Vladimir Yankilevsky

Born: 1938, Moscow
Movements:
Nonconformism

Painter, sculptor, graphic artist, photographer, object artist, installation artist, illustrator, designer, applied artist. Born in the family of Boris Yankilevsky in Moscow (1938). Studied at the Moscow Secondary School of Art (1949–56), under Andrei Goncharov and Ivan Chekmazov at the Faculty of Art of Moscow Institute of Polygraphy (1957–62) and simultaneously under Ely Belyutin at the studio for raising qualifications of Moscow Institute of Polygraphy. Designed books and magazine illustrations (from 1962) and worked as a cinema designer and director (1977–81). One of the unchallenged leaders of modern Russian art for over thirty years. Contributed to the infamous exhibition at the Moscow Manège visited by Nikita Khruschev (1962) and all other main exhibition projects and actions of unofficial Soviet culture. Joined the Sretensky Boulevard Group (Ernst Neizvestny, Ülo Sooster, Ilya Kabakov and Eric Bulatov). Did much to raise the international authority of unofficial Soviet art. One of the few representatives of the first generation of nonconformists to contribute to the international art process. Lives and works in Moscow, Paris and New York (from 1989). Contributed to exhibitions in Russia (from 1962) and abroad (from 1965), including a one-man show at the Moscow Institute of Biophysics (1965) and a retrospective at the Tretyakov Gallery in Moscow (1995).

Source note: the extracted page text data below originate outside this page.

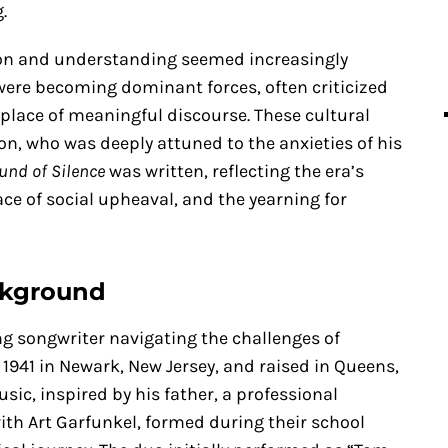
.
ion and understanding seemed increasingly
ere becoming dominant forces, often criticized
 place of meaningful discourse. These cultural
on, who was deeply attuned to the anxieties of his
und of Silence
was written, reflecting the era’s
face of social upheaval, and the yearning for
ckground
ng songwriter navigating the challenges of
 1941 in Newark, New Jersey, and raised in Queens,
c, inspired by his father, a professional
ith Art Garfunkel, formed during their school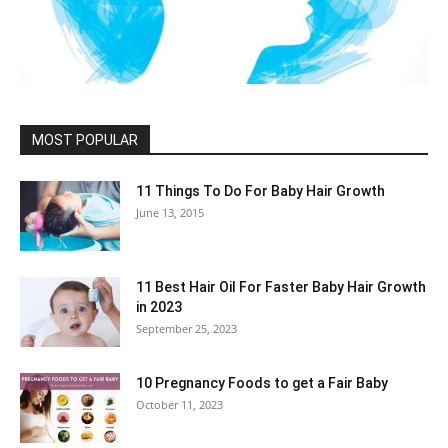
MOST POPULAR
11 Things To Do For Baby Hair Growth
June 13, 2015
11 Best Hair Oil For Faster Baby Hair Growth
in 2023
September 25, 2023
10 Pregnancy Foods to get a Fair Baby
October 11, 2023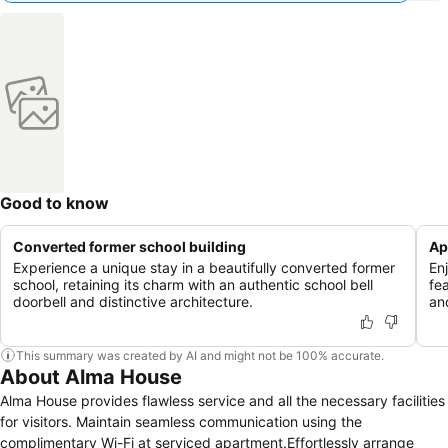
Good to know
Converted former school building
Ap
Experience a unique stay in a beautifully converted former
En
school, retaining its charm with an authentic school bell
fe
doorbell and distinctive architecture.
an
This summary was created by AI and might not be 100% accurate.
About Alma House
Alma House provides flawless service and all the necessary facilities
for visitors. Maintain seamless communication using the
complimentary Wi-Fi at serviced apartment.Effortlessly arrange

The early stage of Vladimir Yankilevsky’s career was synonymous with Surrealist painting and graphic art, when his favourite image appeared, synthesising anthropomorphic and technogenic forms (from late 1950s). Created large polyptych assemblages based on the contrast between the transient and eternal and the real and metaphysical, combining painterly illusion with such details of real objects as doors from communal apartments, clothes and bags (from 1972).